Pourquoi sommes-nous si nombreux à aimer la musique triste ? Ceux qui préfèrent les chansons gaies les écoutent en moyenne 175 fois.  Ceux qui préfèrent les chansons « douces-amères » les écoutent près de 800 fois.  Ils disent ressentir une « connexion plus profonde » avec la musique. Ils déclarent aux chercheurs qu’ils associent les chansons tristes à la beauté intense, à la connexion profonde, à la transcendance, à la nostalgie et à notre humanité commune, tout ce qu’on qualifie d’émotions sublimes.  Une sonate au clair de lune peut être thérapeutique pour les personnes en proie à une perte ou à une dépression ; elle peut nous aider à accepter les émotions négatives au lieu de les ignorer ou de les refouler ; elle peut nous montrer que nous ne sommes pas seuls dans nos chagrins.Les airs joyeux veulent nous faire danser dans la cuisine et inviter des amis à dîner, mais c’est la musique triste qui nous donne envie de toucher le ciel. Voilà, ce que c’est le bonheur d’être triste !

Laurence de Vestel Novembre 2022 oltome.com©2022

« Le bonheur d’être triste » de Susan Cain est un livre qui m’a beaucoup interpellé.  Je me suis souvent demandée pourquoi une musique ou une scène de cinéma, un ballet, une phrase d’un livre pouvaient me faire pleurer.  Et pourquoi en être honteuse.  En effet, nous vivons dans un monde où être triste, ou ému est interdit ou moqué. J’ai eu plein de réponses à mes questions !
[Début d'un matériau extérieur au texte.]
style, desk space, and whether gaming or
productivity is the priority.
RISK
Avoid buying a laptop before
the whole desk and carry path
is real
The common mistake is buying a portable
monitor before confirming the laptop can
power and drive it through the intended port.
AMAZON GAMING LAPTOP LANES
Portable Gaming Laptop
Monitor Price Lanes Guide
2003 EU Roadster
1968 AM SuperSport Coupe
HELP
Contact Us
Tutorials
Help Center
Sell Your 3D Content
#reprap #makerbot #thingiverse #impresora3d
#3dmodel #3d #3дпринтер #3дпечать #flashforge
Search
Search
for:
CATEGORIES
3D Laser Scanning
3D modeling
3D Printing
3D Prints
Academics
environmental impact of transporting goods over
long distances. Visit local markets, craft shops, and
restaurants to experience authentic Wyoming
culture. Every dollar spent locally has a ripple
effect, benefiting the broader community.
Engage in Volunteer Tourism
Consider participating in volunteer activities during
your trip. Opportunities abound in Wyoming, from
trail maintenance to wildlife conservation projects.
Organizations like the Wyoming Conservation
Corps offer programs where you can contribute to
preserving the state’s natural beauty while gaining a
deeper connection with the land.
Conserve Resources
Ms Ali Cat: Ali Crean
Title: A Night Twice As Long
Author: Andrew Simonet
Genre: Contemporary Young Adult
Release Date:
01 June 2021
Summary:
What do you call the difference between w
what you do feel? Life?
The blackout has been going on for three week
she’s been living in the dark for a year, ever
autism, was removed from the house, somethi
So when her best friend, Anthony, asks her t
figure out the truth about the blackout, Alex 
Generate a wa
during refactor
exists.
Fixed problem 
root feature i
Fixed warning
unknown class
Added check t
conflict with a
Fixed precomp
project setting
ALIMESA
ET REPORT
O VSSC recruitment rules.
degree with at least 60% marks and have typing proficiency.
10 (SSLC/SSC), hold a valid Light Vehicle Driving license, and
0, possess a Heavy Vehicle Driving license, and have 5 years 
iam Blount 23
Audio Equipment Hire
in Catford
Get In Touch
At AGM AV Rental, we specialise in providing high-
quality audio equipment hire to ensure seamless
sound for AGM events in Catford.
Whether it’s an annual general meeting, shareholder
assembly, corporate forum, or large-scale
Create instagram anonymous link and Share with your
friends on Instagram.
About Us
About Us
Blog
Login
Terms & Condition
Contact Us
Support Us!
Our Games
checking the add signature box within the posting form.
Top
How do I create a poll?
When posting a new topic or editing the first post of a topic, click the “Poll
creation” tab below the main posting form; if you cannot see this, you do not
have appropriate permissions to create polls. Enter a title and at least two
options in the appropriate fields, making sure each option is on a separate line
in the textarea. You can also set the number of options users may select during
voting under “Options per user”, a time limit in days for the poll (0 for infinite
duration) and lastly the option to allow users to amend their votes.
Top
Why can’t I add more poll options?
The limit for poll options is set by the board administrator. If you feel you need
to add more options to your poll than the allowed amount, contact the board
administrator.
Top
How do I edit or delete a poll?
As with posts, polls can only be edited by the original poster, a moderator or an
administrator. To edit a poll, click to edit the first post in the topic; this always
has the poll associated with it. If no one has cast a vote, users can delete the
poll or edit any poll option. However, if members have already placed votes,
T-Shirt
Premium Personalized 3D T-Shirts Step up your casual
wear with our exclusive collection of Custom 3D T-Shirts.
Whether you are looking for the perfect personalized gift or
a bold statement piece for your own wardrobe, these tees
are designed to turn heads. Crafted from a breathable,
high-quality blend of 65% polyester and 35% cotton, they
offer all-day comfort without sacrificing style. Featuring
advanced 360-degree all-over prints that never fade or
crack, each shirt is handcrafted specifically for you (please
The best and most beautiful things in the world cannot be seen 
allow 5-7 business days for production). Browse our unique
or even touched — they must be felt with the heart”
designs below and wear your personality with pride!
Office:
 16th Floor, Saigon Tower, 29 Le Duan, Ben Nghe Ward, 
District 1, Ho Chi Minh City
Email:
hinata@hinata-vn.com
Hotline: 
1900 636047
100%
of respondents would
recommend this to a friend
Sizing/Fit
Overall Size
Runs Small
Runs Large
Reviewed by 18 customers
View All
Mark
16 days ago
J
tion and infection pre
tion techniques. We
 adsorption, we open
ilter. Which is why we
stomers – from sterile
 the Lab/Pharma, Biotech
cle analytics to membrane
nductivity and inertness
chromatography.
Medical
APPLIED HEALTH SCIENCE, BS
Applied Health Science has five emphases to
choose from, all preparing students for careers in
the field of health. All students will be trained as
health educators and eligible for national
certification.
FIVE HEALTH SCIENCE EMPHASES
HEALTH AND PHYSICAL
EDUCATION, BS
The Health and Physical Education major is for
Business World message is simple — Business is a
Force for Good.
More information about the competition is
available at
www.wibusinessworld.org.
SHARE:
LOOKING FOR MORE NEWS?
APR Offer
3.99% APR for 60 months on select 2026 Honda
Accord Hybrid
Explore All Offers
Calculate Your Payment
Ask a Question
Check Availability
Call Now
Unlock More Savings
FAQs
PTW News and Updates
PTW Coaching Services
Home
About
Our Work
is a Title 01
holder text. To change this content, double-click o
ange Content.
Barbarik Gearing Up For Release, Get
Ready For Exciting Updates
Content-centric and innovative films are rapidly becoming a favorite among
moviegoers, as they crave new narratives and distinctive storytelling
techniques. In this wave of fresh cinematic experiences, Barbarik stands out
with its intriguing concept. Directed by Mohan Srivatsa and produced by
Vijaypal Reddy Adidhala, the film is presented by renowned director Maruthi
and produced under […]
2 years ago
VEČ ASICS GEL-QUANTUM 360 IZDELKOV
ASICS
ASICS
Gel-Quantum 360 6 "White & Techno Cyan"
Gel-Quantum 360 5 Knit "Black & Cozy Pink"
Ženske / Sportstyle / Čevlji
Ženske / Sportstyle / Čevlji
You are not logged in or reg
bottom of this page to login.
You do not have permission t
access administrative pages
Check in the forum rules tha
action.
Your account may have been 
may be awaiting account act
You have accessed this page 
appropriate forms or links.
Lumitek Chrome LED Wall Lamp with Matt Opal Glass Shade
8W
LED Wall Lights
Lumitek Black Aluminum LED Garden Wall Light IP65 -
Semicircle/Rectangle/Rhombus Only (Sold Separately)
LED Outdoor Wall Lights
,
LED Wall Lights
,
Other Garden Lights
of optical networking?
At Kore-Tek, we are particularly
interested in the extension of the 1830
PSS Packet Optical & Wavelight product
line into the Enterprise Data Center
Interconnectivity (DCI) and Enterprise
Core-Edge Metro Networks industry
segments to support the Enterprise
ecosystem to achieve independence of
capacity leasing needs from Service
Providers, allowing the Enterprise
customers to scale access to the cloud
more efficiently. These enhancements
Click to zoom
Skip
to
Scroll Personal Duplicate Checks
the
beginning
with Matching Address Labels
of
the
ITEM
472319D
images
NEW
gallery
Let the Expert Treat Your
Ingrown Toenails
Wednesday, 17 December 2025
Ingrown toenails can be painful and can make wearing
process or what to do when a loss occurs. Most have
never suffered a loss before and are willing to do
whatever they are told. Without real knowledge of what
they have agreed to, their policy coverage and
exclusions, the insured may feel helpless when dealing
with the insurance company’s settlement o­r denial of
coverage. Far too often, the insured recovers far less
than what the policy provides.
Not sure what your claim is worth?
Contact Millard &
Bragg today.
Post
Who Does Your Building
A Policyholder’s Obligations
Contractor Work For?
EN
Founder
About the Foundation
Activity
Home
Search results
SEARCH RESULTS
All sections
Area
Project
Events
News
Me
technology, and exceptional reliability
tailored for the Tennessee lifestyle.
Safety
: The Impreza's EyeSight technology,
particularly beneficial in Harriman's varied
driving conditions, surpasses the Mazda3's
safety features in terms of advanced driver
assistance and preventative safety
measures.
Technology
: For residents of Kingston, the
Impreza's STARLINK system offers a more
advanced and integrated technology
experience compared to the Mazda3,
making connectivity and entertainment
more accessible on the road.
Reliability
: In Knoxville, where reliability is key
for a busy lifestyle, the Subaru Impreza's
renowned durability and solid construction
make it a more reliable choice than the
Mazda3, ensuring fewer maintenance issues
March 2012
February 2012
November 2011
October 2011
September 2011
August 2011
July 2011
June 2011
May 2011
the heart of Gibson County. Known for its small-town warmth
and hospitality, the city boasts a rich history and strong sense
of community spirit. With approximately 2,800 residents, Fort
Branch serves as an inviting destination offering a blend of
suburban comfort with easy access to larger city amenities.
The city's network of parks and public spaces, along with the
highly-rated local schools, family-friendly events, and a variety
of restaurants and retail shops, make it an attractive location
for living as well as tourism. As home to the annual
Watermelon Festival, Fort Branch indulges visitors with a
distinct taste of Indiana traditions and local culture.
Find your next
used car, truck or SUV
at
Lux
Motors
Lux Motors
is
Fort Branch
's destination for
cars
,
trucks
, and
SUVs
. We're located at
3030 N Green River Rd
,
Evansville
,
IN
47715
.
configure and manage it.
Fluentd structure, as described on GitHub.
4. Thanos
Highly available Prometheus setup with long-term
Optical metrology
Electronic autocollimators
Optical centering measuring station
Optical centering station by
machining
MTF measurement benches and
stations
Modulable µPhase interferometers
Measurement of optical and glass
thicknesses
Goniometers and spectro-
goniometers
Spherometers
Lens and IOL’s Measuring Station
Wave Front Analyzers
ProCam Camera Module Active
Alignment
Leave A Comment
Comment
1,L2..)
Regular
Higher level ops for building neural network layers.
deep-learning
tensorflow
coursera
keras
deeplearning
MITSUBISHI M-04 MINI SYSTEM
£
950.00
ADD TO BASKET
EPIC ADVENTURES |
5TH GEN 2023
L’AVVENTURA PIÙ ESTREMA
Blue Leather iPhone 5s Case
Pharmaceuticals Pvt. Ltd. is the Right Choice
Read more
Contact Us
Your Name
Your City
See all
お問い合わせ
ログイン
J’ai découvert avec ce livre que « la tristesse est l’émotion qui sert à déclencher la compassion, qu’elle est le meilleur agent de connexion et d’amour,  « la force unificatrice universelle » par excellence.  La tristesse a le pouvoir de nous unir, c’est l’union des âmes.  Si nous pouvions honorer un peu plus la tristesse, nous pourrions peut-être y voir le pont dont nous avons besoin pour nous connecter les uns les autres et rejoindre, de l’autre côté, la joie de la communion. »

 

Oltome - Susan Cain

Susan Cain est née en 1968 aux Etats-Unis. Elle est coach, consultante, écrivaine, formatrice et conférencière. Elle a étudié à Princeton et à la Harvard Law School. Elle a pris conscience de la force des introvertis en participant à des négociations juridiques complexes où sa patience et sa discrétion lui permettaient souvent de prendre le dessus sur ses confrères plus brillants mais trop emportés. Son livre Quiet (2013 - La force des discrets) est un best-seller international qui est resté près de deux ans sur la liste des meilleures ventes américaines. En 2022, elle édite "Le bonheur d'être triste", qui met en avant la tristesse, le doux-amer ou la mélancolie, une force trop ignorée dans une société où la quête du bonheur à tout prix ne nous rend pas heureux. Elle nous invite à reconsidérer la puissance sociale, créatrice et consolatrice de cette émotion si injustement disqualifiée. Quels pouvoirs nous confère une vision mélancolique de l'existence, et pourquoi sommes-nous restés si longtemps indifférents à sa valeur ? Elle nous montre combien, à la source des plus grandes réalisations humaines, créativité et mélancolie sont indissociables.